On 29 November last year, SkySQL and Monty Program jointly  announced the release of the so called "MariaDB Client Library for C Applications" and "Maria DB Client Library for Java Applications", which I will call C and JDBC connectors here. You can follow this link to read the press release from SkySQL.

Last week Baron Schwartz posted some findings re the C connector in his blog. Today, another post from Robert Hodges added few details and were looking for answers. I think I can help a bit in understanding what we have released and how the connectors can be used. I will not comment the accuses of plagiarism mentioned in Baron's post, for two reasons. First of all, I think plagiarism is a serious accusation that refers to illicit actions (but I am not a native English speaker and I may be wrong) and I do not have any legal expertise. Second, I think that any discussion around the ethical or unethical use of somebody else's code, especially when it is based on the number or on the percentage of code changed, is a pretty slippery field and it is too prone to individual interpretations.

The C connector in [very] short terms

You can find information regarding the C connector here and here. The connector is based on the MySQL Client Library v3.23.58. If you look at the source code of both libraries you can immediately spot that there are significant differences. Take the libmysql.c file for example, you will find significant changes within the C functions and some new functions, such as cli_report_progress, changes to support the 5.X protocol, connection/close/reconnect etc. Obviously, libmysql.c is not the only module to show changes - take the prepared statements in my_stmt.c and my_stmt_codec.c for example, where Monty's team worked on the porting from the mysqlnd extensions.

A bit more history and extra info for the JDBC connector

I can certainly add a more history and info for the JDBC connector. Mark Riddoch (our head of Engineering) and his team have actively participated to the improvement of the connector, together with Monty Program's team. What you can read below is a summary of what happened and the areas that they have improved.

The JDBC connector is directly derived from the Drizzle connector. When we looked for a Java connector that could work as alternative to the MySQL Connector/J from Oracle, we were very happy with the great job that Markus Eriksson did. The only problem was that the Drizzle connector, although it conformed to the basic JDBC interface, had been stripped down to the bare essentials. This is good for the objectives of the Drizzle project, but we wanted to offer something that was more generally useful for the MySQL and MariaDB™ community at large. The problem was, of all the vast array of missing features, which should we tackle first? We embarked on a lengthy evaluation program to determine what features to add either ourselves or to fund Monty Program to add to the driver.

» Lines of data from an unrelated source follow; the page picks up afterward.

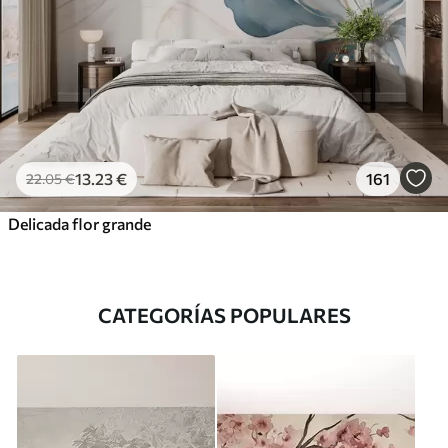
13
.23
€
161
22
.05
€
Delicada flor grande
CATEGORÍAS POPULARES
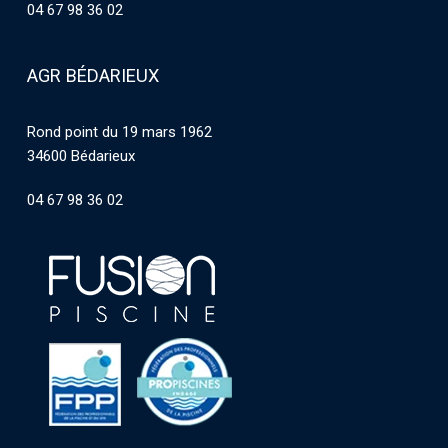
04 67 98 36 02
AGR BÉDARIEUX
Rond point du 19 mars 1962
34600 Bédarieux
04 67 98 36 02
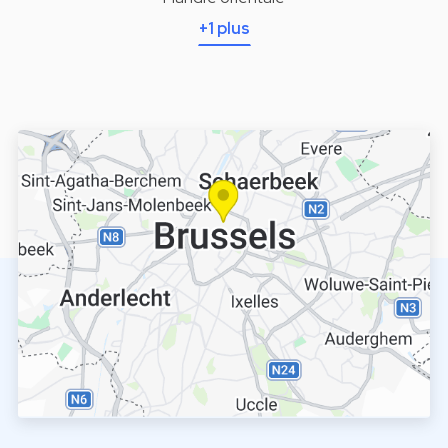
+1 plus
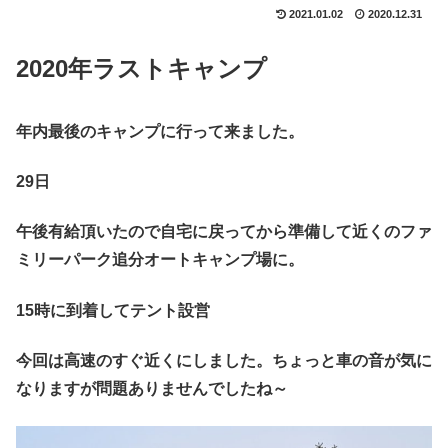
2021.01.02
2020.12.31
2020年ラストキャンプ
年内最後のキャンプに行って来ました。
29日
午後有給頂いたので自宅に戻ってから準備して近くのファ
ミリーパーク追分オートキャンプ場に。
15時に到着してテント設営
今回は高速のすぐ近くにしました。ちょっと車の音が気に
なりますが問題ありませんでしたね～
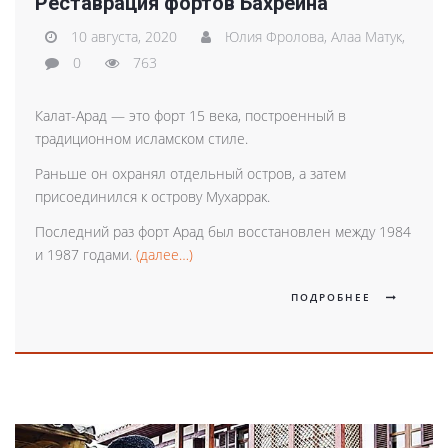
Реставрация фортов Бахрейна
10 августа, 2020
Юлия Фролова,
Алаа Матук,
0
763
Калат-Арад — это форт 15 века, построенный в
традиционном исламском стиле.
Раньше он охранял отдельный остров, а затем
присоединился к острову Мухаррак.
Последний раз форт Арад был восстановлен между 1984
и 1987 годами.
(далее…)
ПОДРОБНЕЕ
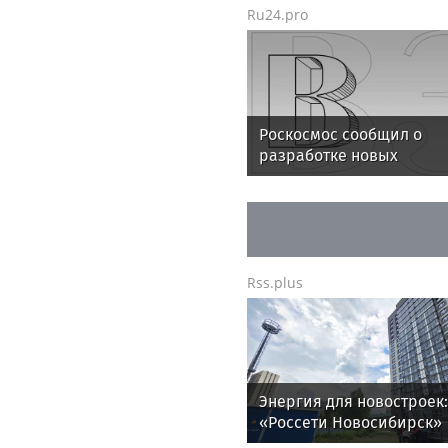
Ru24.pro
Роскосмос сообщил о
разработке новых
метеоспутников для
группировки «Электро-
Rss.plus
Энергия для новостроек:
«Россети Новосибирск»
обеспечили почти 12 МВ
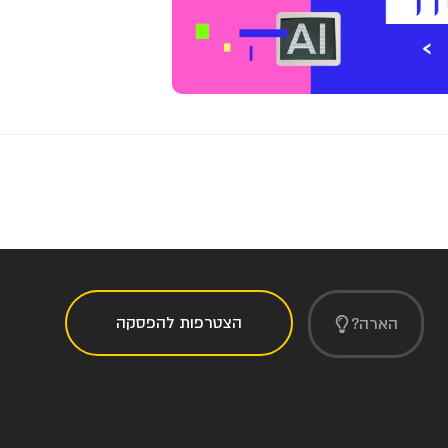
הצטרפות להפסקה
הארה?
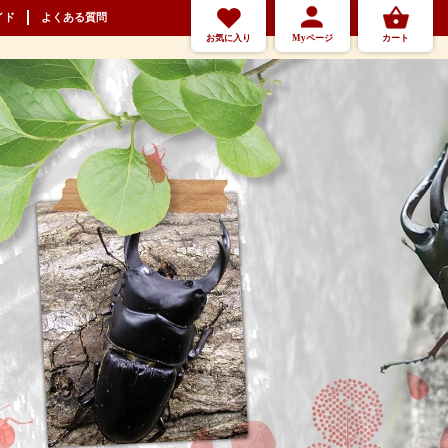
イド
よくある質問
お気に入り
Myページ
カート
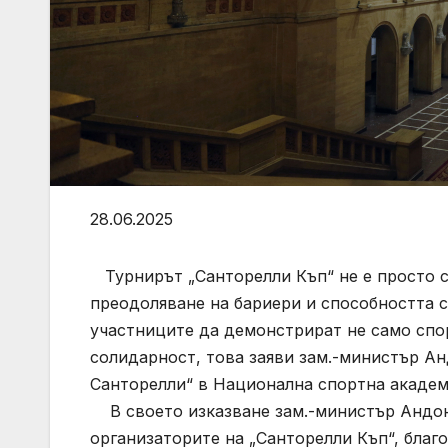
28.06.2025
Турнирът „Санторелли Къп“ не е просто сп
преодоляване на бариери и способността 
участниците да демонстрират не само спо
солидарност, това заяви зам.-министър Ан
Санторелли“ в Национална спортна академ
В своето изказване зам.-министър Андон
организаторите на „Санторелли Къп“, благ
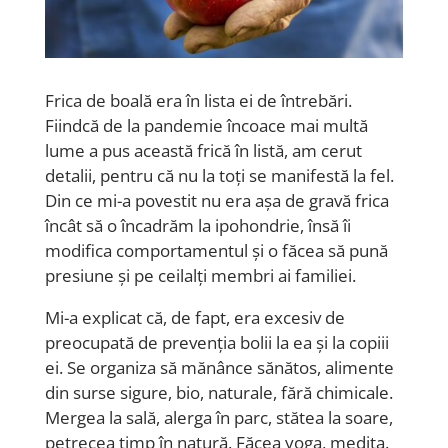
Frica de boal
ă era în lista ei de întrebări.
Fiindcă de la pandemie încoace
mai
multă
lume a pus ace
astă
frică în listă, am cerut
detalii, pentru că nu la toți se manifestă la fel.
Din ce mi-a povestit nu era așa de gravă frica
încât să o încadrăm la ipohondrie, însă îi
modifica comportamentul și o făcea să pună
presiune și pe ceilalți membri ai familiei.
Mi-a explicat că, de fapt,
era excesiv de
preocupată de prevenția bolii la ea și la copiii
ei. Se organiza
să mănânce sănătos, alimente
din surse sigure, bio, naturale, fără chimicale.
Mergea la sală, alerga în parc, stătea la soare,
petrecea timp în natură. Făcea yoga, medita.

Our first approach was to take a few popular Java applications and test these against the connector. One of the issues with this of course is to identify applications that are a reasonable representation of what an end user might use. Also we have to test these applications to fully investigate the features that the application uses with the driver. Given the Java linkage model this means we need to effectively do as complete a test as possible for each application in order to fully exercise the JDBC API.

Using this approach we quickly found some of the more major areas of incompatibility, namely the fact that the URL used by the original Drizzle connector had an incompatible syntax for the URL and was missing compression. Our aim was to provide a drop in compatible JDBC driver, therefore having a compatible syntax for the URL was an obvious first fix to make, as was the addition of compression.

Although this approach seemed to be reasonable at first sight, the overhead in setting up various applications, creating data sets needed by the application and then manually testing the application was a time consuming operation. As an enhancement to this approach we decided to look around for an application or a framework that had some form of automated test procedures that we could use to test the interface to the database. We choose the Hibernate framework as our vehicle for this since it contains a set of automated tests to verify the SQL dialect it is using. This enabled us to automatically run a large set of tests, across a diverse set of API methods of the JDBC driver. Crucially this enabled us to run regression tests very easily each time we fixed a bug or added new functionality to the JDBC driver. The first runs of the Hibernate test suite yielded several hundred failures and very quickly led us to a number of fixes that we needed to apply to the driver that had not been picked up by the tests we had previously run. The lack of support for BLOB and CLOB datatypes caused a vast number of failures, so these were an obvious first target for our development of the driver. This was quickly followed by a number of other features such as better support for the manipulation of the metadata and schema aspects of the JDBC API.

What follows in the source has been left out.